───── Data records

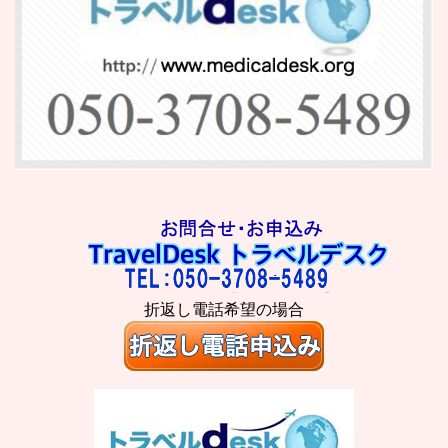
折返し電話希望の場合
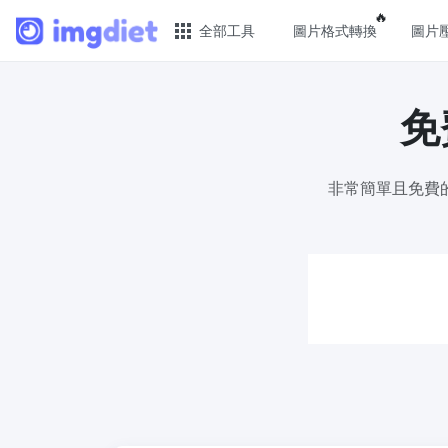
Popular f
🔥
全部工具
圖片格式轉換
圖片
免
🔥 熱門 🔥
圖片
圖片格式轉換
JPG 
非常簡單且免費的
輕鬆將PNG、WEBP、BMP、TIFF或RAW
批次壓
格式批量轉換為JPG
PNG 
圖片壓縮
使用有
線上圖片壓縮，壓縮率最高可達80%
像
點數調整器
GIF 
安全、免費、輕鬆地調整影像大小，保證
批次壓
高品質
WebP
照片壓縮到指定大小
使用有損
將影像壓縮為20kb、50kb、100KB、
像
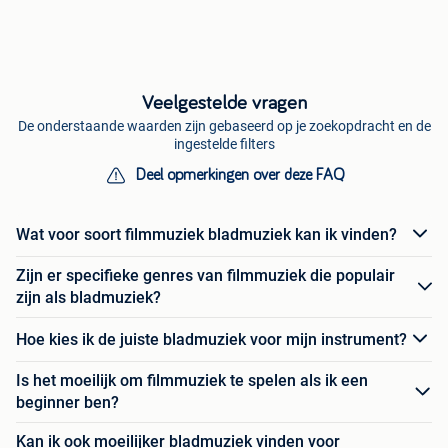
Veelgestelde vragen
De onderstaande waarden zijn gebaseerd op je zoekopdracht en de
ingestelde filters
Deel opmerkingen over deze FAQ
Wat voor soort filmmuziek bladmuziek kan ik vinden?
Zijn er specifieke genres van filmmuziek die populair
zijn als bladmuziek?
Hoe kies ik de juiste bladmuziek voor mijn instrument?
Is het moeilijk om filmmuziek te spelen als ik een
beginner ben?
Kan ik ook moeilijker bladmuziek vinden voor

──────────

Every entry, exactly as written: transcribe it, passing over any pictures.

→ **Output**
折返し電話希望の場合
Popular f
🔥
全部工具
圖片格式轉換
圖片
免
🔥 熱門 🔥
圖片
圖片格式轉換
JPG 
非常簡單且免費的
輕鬆將PNG、WEBP、BMP、TIFF或RAW
批次壓
格式批量轉換為JPG
PNG 
圖片壓縮
使用有
線上圖片壓縮，壓縮率最高可達80%
像
點數調整器
GIF 
安全、免費、輕鬆地調整影像大小，保證
批次壓
高品質
WebP
照片壓縮到指定大小
使用有損
將影像壓縮為20kb、50kb、100KB、
像
Veelgestelde vragen
De onderstaande waarden zijn gebaseerd op je zoekopdracht en de
ingestelde filters
Deel opmerkingen over deze FAQ
Wat voor soort filmmuziek bladmuziek kan ik vinden?
Zijn er specifieke genres van filmmuziek die populair
zijn als bladmuziek?
Hoe kies ik de juiste bladmuziek voor mijn instrument?
Is het moeilijk om filmmuziek te spelen als ik een
beginner ben?
Kan ik ook moeilijker bladmuziek vinden voor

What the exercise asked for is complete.